A recent study found caffeine consumption in pregnancy was associated with a significantly higher risk of developing Parkinson’s disease and Alzheimer’s disease.
But the study also showed a significant reduction in heartburn in women who consumed a lower-calorie diet.
Dr. Jennifer L. Sacks, the study’s lead author, said it is difficult to be certain whether the reduced heartburn is due to caffeine or other factors, because the study did not ask women to answer the question about coffee.
Sacks, a professor of medicine at Vanderbilt University, said there are no studies that can directly compare the caffeine effect in pregnancy to that of regular consumption during a typical lifetime.
The data is also not clear whether coffee consumption can cause the same symptoms in pregnancy as in a typical lifestyle.

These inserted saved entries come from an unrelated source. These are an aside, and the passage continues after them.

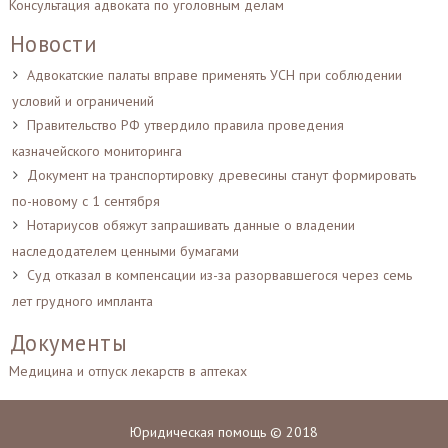
Консультация адвоката по уголовным делам
Новости
Адвокатские палаты вправе применять УСН при соблюдении
условий и ограничений
Правительство РФ утвердило правила проведения
казначейского мониторинга
Документ на транспортировку древесины станут формировать
по-новому с 1 сентября
Нотариусов обяжут запрашивать данные о владении
наследодателем ценными бумагами
Суд отказал в компенсации из-за разорвавшегося через семь
лет грудного импланта
Документы
Медицина и отпуск лекарств в аптеках
Юридическая помощь © 2018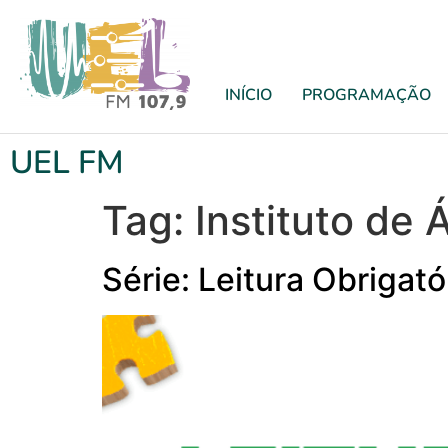
INÍCIO
PROGRAMAÇÃO
UEL FM
Tag:
Instituto de 
Série: Leitura Obrigat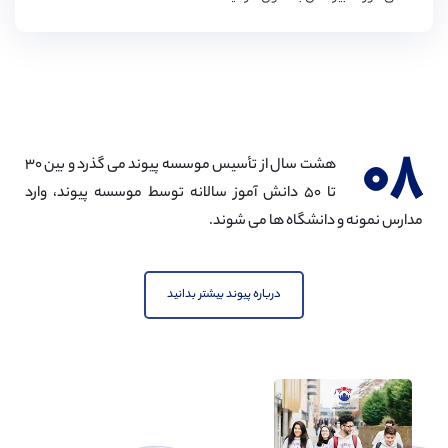
۰۸
هشت سال از تأسیس موسسه پیوند می گذرد و بین ۳۰
تا ۵۰ دانش آموز سالانه توسط موسسه پیوند، وارد
مدارس نمونه و دانشگاه ها می شوند.
درباره پیوند بیشتر بدانید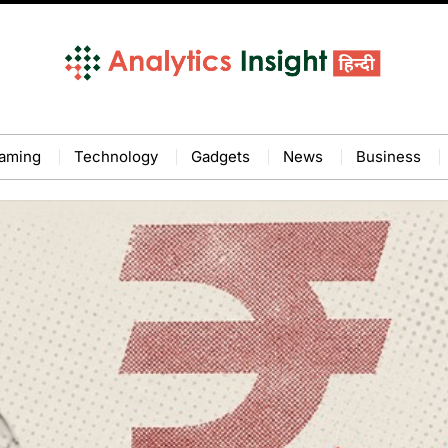
aming
Technology
Gadgets
News
Business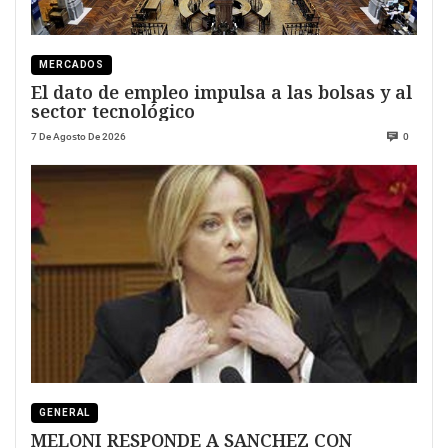
MERCADOS
El dato de empleo impulsa a las bolsas y al
sector tecnológico
7 De Agosto De 2026
0
GENERAL
MELONI RESPONDE A SANCHEZ CON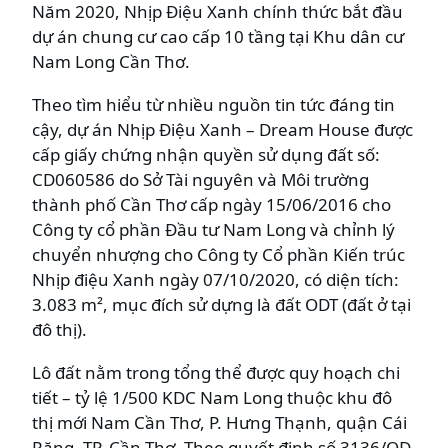
Năm 2020, Nhịp Điệu Xanh chính thức bắt đầu
dự án chung cư cao cấp 10 tầng tại Khu dân cư
Nam Long Cần Thơ.
Theo tìm hiểu từ nhiều nguồn tin tức đáng tin
cậy, dự án Nhịp Điệu Xanh – Dream House được
cấp giấy chứng nhận quyền sử dụng đất số:
CD060586 do Sở Tài nguyên và Môi trường
thành phố Cần Thơ cấp ngày 15/06/2016 cho
Công ty cổ phần Đầu tư Nam Long và chỉnh lý
chuyển nhượng cho Công ty Cổ phần Kiến trúc
Nhịp điệu Xanh ngày 07/10/2020, có diện tích:
3.083 m², mục đích sử dựng là đất ODT (đất ở tại
đô thị).
Lô đất nằm trong tổng thể được quy hoạch chi
tiết – tỷ lệ 1/500 KDC Nam Long thuộc khu đô
thị mới Nam Cần Thơ, P. Hưng Thạnh, quận Cái
Răng, TP. Cần Thơ. Theo quyết định số 3136/QĐ-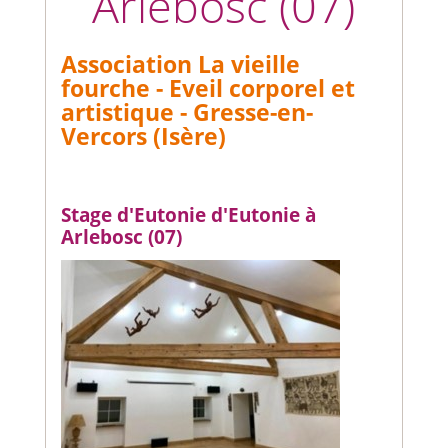
Arlebosc (07)
Association La vieille
fourche - Eveil corporel et
artistique - Gresse-en-
Vercors (Isère)
Stage d'Eutonie d'Eutonie à
Arlebosc (07)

Sacking said pregnant women are at increased risk for the condition, particularly during pregnancy when caffeine is in the diet.
The research team noted that some studies suggest that caffeine consumption increases the risk for heart disease, diabetes and cancer.
The researchers noted that while the association between heartburn and coffee consumption has been studied for a long time, it was not well understood, and that there are conflicting results.
For instance, they said the association is strongest among women with the highest levels of inflammation in the blood.
Another possible mechanism of caffeine’s effect on heartburn could be through its effects on the gut microbiome, which are believed to affect the gut barrier and regulate blood sugar levels.
Sack said it was too early to tell whether coffee’s effect was linked to caffeine.
But the research team is planning to conduct additional research to understand if coffee consumption in women is associated with other conditions.